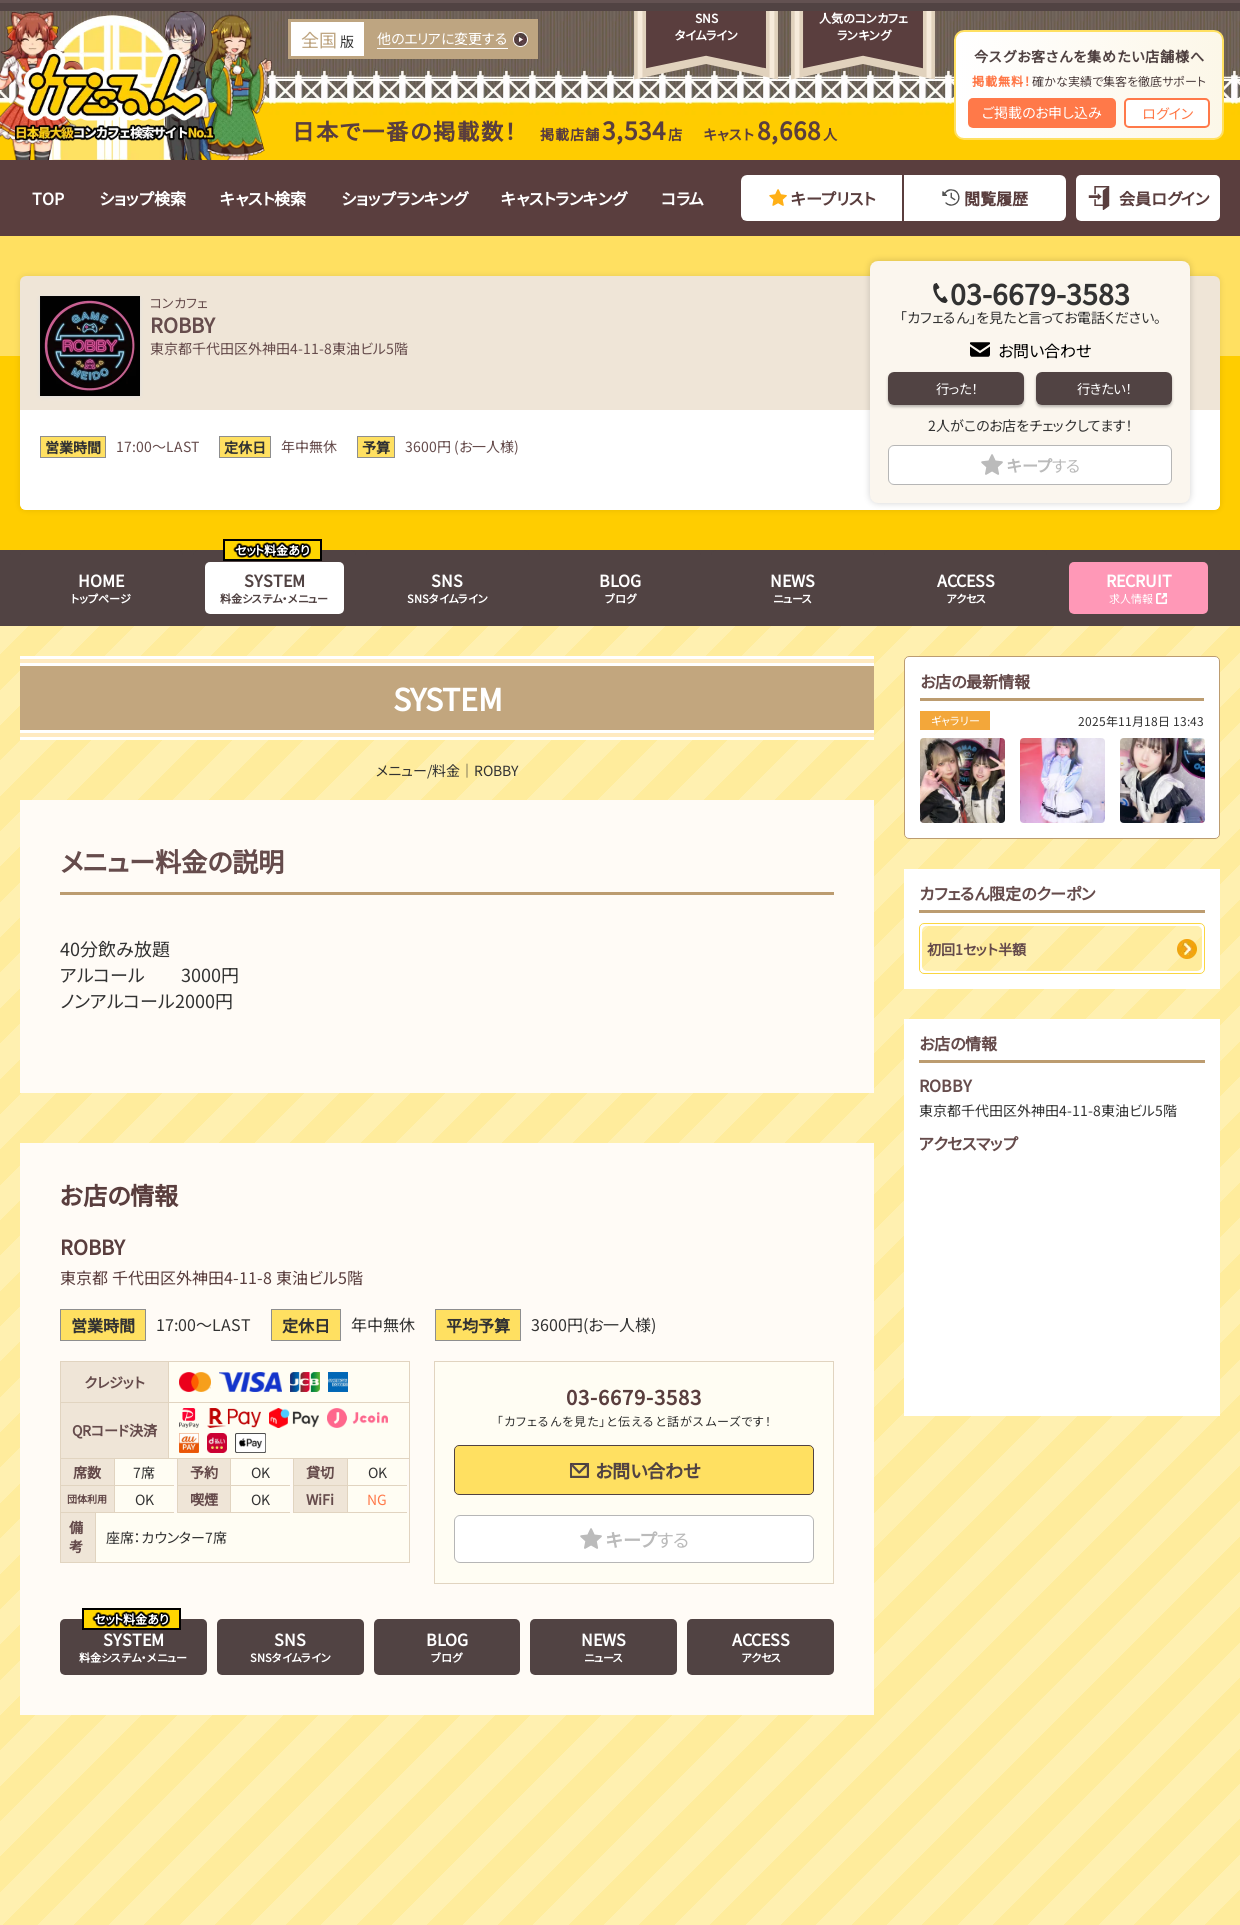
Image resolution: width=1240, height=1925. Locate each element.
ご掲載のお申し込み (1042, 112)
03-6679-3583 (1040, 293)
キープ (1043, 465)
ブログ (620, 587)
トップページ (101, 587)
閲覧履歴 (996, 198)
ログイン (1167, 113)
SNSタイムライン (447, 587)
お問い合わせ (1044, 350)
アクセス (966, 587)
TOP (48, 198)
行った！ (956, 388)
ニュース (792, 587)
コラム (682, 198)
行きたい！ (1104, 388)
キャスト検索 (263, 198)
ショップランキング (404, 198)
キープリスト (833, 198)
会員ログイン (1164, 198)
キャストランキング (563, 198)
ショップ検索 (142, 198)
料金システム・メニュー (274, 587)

********

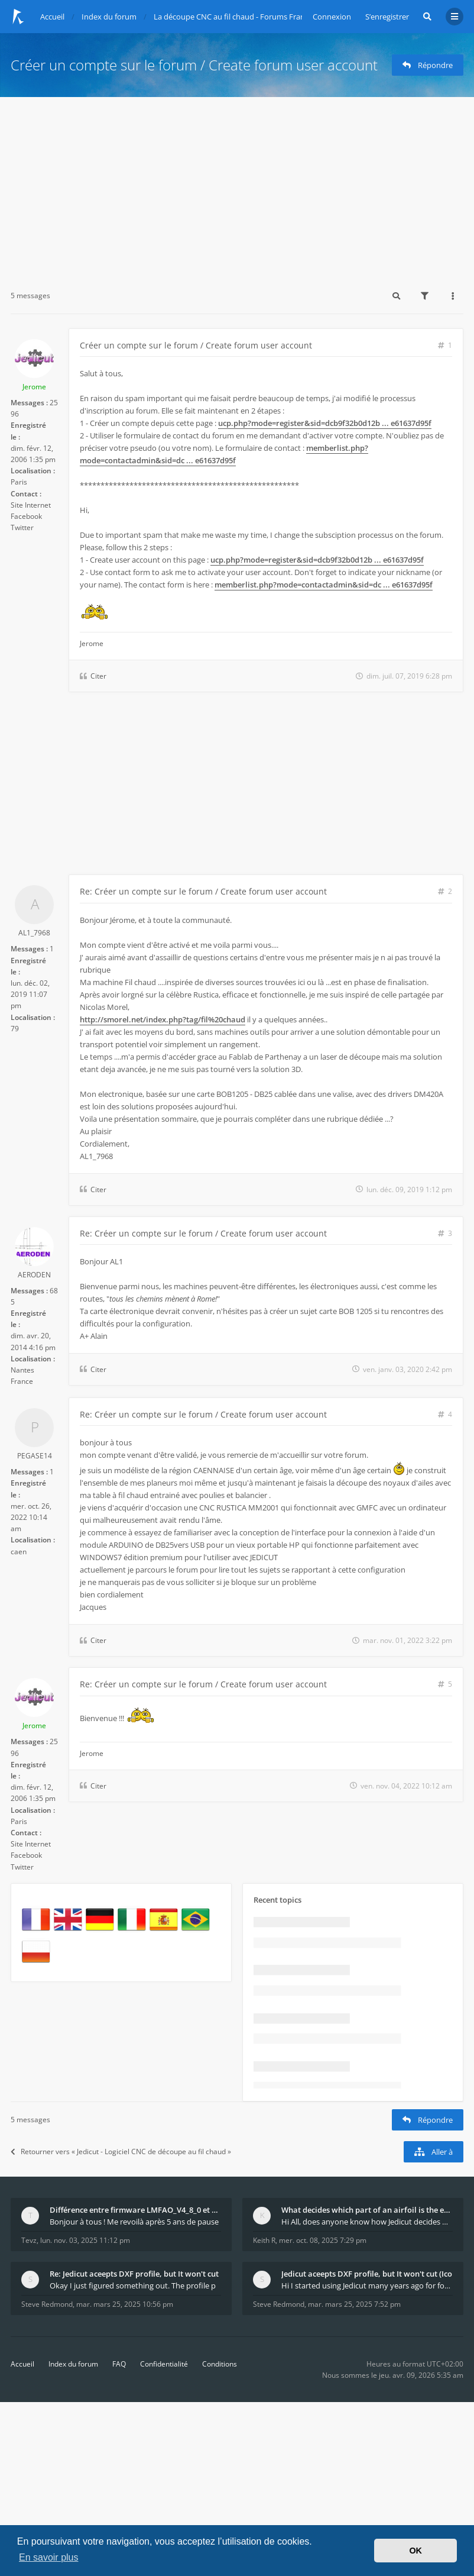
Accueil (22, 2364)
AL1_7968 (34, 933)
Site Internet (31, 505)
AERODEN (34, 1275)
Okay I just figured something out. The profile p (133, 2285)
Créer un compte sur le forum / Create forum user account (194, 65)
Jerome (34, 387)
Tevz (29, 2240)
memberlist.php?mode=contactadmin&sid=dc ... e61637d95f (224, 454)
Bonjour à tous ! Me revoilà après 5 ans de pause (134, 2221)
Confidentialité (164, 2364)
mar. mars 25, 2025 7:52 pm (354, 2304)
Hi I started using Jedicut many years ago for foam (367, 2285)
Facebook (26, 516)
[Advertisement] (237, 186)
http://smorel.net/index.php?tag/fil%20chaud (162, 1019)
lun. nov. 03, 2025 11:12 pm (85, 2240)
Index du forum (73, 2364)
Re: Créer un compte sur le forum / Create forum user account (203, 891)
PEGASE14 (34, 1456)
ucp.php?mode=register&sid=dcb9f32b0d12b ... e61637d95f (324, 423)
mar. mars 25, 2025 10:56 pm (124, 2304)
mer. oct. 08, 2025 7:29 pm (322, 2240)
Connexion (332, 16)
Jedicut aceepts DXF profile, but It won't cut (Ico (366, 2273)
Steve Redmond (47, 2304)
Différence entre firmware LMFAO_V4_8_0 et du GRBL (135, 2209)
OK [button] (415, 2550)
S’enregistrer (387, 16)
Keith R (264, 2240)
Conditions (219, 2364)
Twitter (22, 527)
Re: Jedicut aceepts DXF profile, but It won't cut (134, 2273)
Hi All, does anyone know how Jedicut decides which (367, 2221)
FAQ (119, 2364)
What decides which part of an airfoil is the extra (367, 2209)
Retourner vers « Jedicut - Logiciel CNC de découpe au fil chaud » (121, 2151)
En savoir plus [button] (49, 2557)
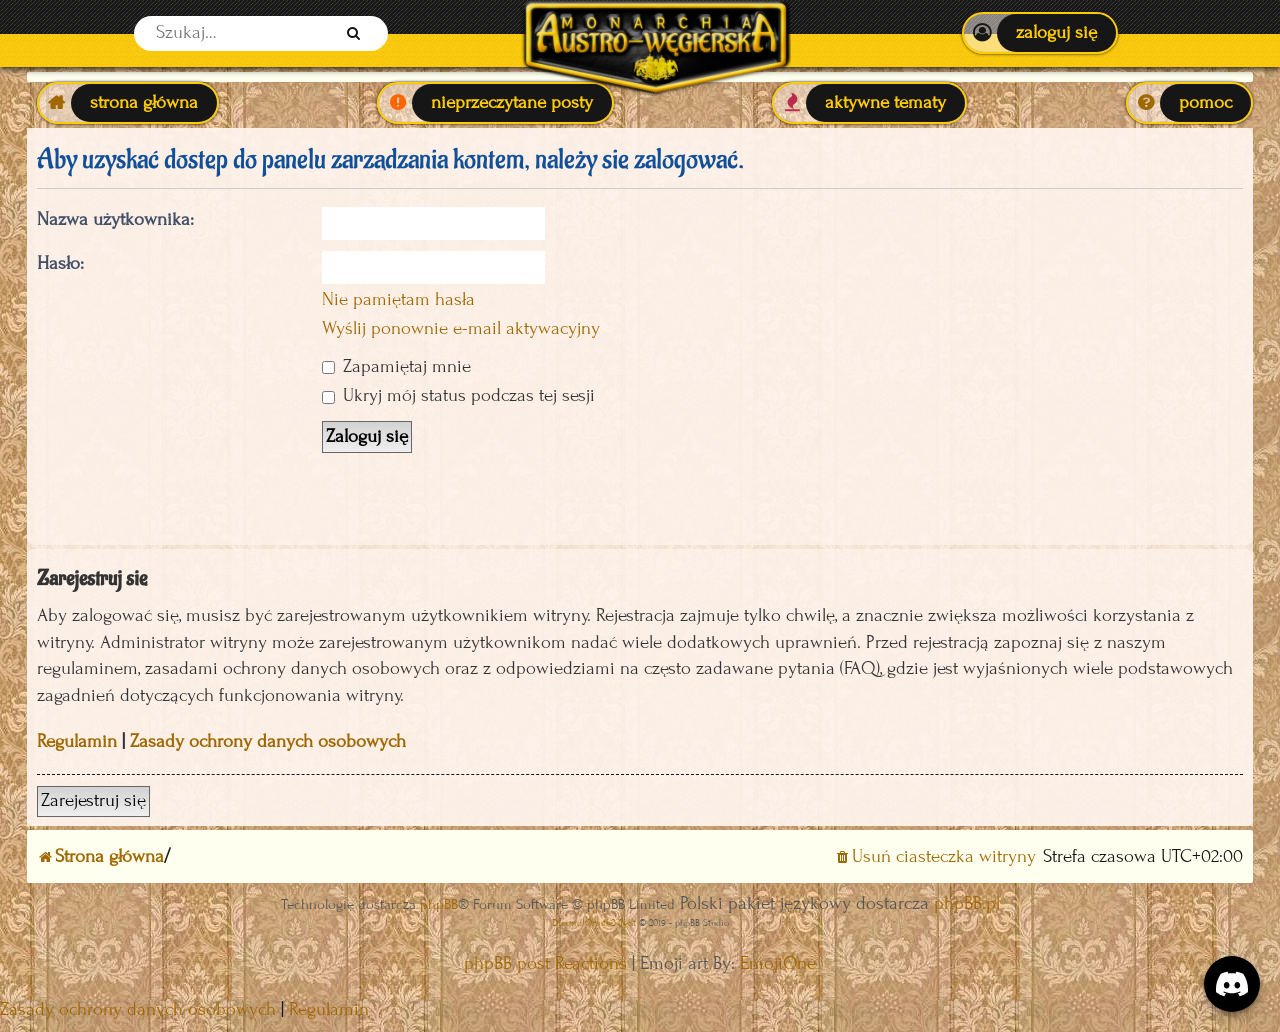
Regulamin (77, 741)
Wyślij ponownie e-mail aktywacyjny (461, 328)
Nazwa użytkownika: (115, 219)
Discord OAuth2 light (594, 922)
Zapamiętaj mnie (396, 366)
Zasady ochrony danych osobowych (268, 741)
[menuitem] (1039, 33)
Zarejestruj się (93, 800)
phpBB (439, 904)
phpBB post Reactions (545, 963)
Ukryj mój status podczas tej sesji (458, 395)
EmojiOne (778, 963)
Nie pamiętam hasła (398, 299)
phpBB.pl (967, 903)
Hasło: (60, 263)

********

### Task directions
Could you set down, exactly as written, the lines above between the one holding "Image resolution: width=1240, height=1925." and the one holding "料金システム・メニュー (274, 587)", inclusive, and nothing more?

### Response for this exercise
Image resolution: width=1240, height=1925. Locate each element.
ご掲載のお申し込み (1042, 112)
03-6679-3583 (1040, 293)
キープ (1043, 465)
ブログ (620, 587)
トップページ (101, 587)
閲覧履歴 (996, 198)
ログイン (1167, 113)
SNSタイムライン (447, 587)
お問い合わせ (1044, 350)
アクセス (966, 587)
TOP (48, 198)
行った！ (956, 388)
ニュース (792, 587)
コラム (682, 198)
行きたい！ (1104, 388)
キャスト検索 (263, 198)
ショップランキング (404, 198)
キープリスト (833, 198)
会員ログイン (1164, 198)
キャストランキング (563, 198)
ショップ検索 (142, 198)
料金システム・メニュー (274, 587)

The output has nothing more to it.